Commissioner of Police Chester Williams took a similar stance in regards to the actions of the police officers. In explaining what transpired, he said, “… I also communicated with Mr. Hyde, who is the president of the CWU, and I told him that we were going to allow them to remain on the grounds providing that they remain peaceful. He gave his assurance that they were not about trouble, that they were going to be peaceful.
“A few minutes later, I got a call that shots were being fired at the Port of Belize Limited and that the GSU were deployed to the area.
“Now for me, that was a total wrong move … in a situation as volatile as what was happening at Port, I would have never made a decision to deploy a paramilitary unit.
“Now I want the public to understand that as a police department, we must always strive to be professional, we must always strive to do things in a peaceful manner.

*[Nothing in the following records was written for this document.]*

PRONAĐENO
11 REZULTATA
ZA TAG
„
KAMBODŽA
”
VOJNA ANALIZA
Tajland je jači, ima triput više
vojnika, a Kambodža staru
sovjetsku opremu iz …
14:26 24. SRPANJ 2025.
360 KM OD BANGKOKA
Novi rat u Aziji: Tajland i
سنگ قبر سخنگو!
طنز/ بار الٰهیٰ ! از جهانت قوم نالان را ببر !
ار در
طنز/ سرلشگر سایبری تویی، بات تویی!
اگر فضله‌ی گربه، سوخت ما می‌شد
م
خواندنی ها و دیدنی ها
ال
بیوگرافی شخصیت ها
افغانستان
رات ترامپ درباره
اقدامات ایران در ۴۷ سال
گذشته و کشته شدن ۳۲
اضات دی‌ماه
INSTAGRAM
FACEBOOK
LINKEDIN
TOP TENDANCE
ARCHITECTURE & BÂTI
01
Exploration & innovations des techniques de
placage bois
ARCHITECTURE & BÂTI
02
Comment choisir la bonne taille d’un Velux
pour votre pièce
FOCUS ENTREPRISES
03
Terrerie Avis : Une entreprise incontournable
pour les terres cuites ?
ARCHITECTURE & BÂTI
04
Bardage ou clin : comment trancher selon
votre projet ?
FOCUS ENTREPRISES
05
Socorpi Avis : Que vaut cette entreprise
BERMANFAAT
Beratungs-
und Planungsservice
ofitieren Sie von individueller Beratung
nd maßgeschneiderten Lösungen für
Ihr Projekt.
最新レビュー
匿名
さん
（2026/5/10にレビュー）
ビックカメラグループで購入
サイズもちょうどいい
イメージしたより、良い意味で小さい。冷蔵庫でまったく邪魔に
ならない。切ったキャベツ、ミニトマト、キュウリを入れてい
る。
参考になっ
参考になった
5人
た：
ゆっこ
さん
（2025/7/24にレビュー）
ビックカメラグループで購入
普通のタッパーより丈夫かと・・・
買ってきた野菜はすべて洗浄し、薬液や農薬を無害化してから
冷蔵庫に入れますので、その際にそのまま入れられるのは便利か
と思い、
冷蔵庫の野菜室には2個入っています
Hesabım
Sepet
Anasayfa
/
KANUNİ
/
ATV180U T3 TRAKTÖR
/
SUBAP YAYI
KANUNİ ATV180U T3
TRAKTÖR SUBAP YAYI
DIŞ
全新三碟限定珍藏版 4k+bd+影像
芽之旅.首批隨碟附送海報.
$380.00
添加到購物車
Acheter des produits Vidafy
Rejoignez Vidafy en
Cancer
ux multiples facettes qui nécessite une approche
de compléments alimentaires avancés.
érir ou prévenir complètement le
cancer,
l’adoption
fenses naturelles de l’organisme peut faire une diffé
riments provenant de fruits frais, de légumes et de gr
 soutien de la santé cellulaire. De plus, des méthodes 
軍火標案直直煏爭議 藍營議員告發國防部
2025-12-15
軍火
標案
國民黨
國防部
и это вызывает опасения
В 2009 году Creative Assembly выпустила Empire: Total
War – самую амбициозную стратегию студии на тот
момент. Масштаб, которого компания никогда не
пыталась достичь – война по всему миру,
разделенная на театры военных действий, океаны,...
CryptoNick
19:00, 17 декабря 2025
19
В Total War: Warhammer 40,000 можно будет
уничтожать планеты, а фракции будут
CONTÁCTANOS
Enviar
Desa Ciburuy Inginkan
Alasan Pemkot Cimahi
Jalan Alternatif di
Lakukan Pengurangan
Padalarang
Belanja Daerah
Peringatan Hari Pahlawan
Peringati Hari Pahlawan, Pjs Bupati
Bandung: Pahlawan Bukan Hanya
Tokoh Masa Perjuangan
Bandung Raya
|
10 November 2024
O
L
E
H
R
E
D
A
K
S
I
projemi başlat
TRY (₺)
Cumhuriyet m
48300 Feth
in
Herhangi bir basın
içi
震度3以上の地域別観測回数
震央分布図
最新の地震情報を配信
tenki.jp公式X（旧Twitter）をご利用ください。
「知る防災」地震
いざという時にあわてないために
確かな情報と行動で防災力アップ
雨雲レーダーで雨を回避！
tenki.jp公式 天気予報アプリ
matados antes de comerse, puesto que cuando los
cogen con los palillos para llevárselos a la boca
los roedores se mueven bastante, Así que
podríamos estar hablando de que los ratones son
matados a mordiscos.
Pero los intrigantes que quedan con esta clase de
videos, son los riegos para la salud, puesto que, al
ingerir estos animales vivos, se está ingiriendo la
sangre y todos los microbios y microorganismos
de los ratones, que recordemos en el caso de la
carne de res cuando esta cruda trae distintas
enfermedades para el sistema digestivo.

Brute force and ignorance does not make situations better for us.”
The Port of Belize sent out another release after that incident, stating that “CWU members caused a level of civil unrest, unaddressed by authorities, that required the port to close its gates in order to protect life and property.”
They also cited a 94% reduction in cruise-related revenue and a 26% reduction in cargo-related revenue as a part of justifying their position.
It was at around 2:00 p.m. in the afternoon that the injunction was submitted at the Supreme Court under chapter 297, specifically, section 45(3) of the Labour Act.
A ruling on the injunction is to be made on Friday, July 24, by Madame Justice Sonya Young.